> [Exercise instructions]: The required output is the exact run of lines below that opens at the line with "Identify the click" and closes at the line with "с. Мала Мечетня (416, 575)".

> [Material to process]:
____________

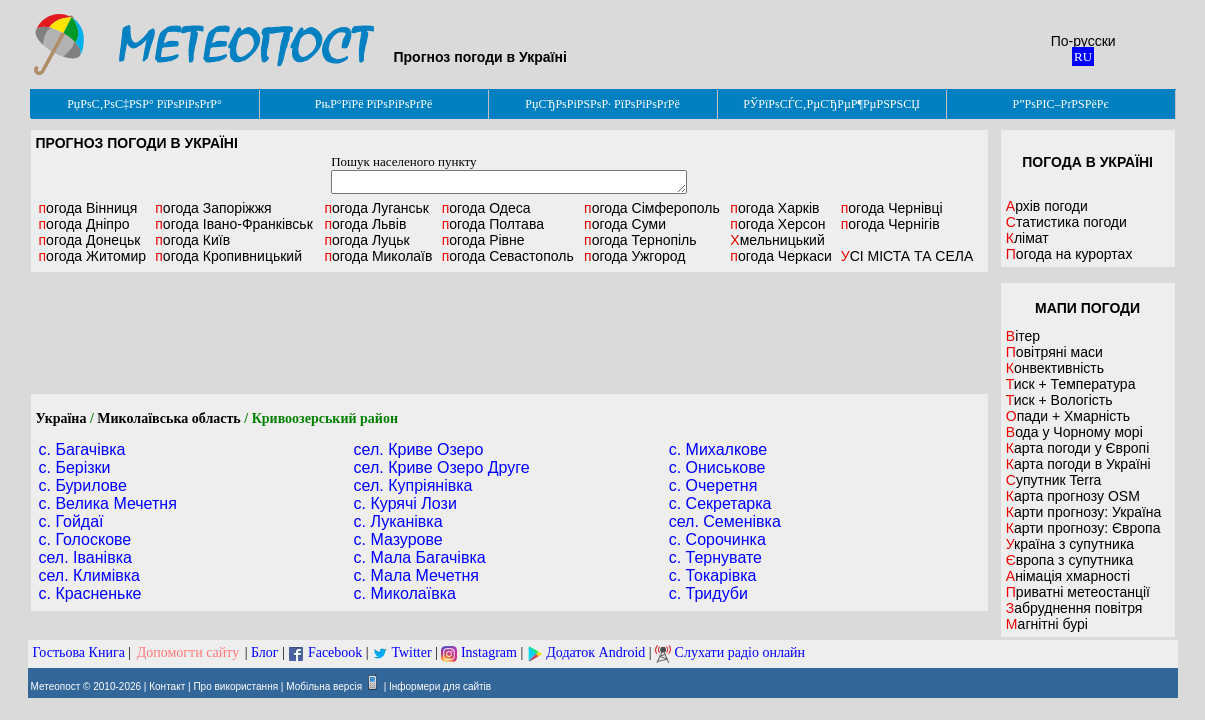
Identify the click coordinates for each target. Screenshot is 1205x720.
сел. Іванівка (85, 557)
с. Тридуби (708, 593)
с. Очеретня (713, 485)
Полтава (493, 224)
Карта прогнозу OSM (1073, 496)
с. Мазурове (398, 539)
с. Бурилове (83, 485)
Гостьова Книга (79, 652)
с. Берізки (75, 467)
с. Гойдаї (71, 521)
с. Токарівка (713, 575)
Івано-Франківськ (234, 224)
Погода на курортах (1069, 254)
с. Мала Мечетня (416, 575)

____________

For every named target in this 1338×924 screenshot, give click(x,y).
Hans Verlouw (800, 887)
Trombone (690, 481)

____________

> [Task result]:
Identify the click coordinates for each target. Screenshot is 1205x720.
сел. Іванівка (85, 557)
с. Тридуби (708, 593)
с. Очеретня (713, 485)
Полтава (493, 224)
Карта прогнозу OSM (1073, 496)
с. Мазурове (398, 539)
с. Бурилове (83, 485)
Гостьова Книга (79, 652)
с. Берізки (75, 467)
с. Гойдаї (71, 521)
с. Токарівка (713, 575)
Івано-Франківськ (234, 224)
Погода на курортах (1069, 254)
с. Мала Мечетня (416, 575)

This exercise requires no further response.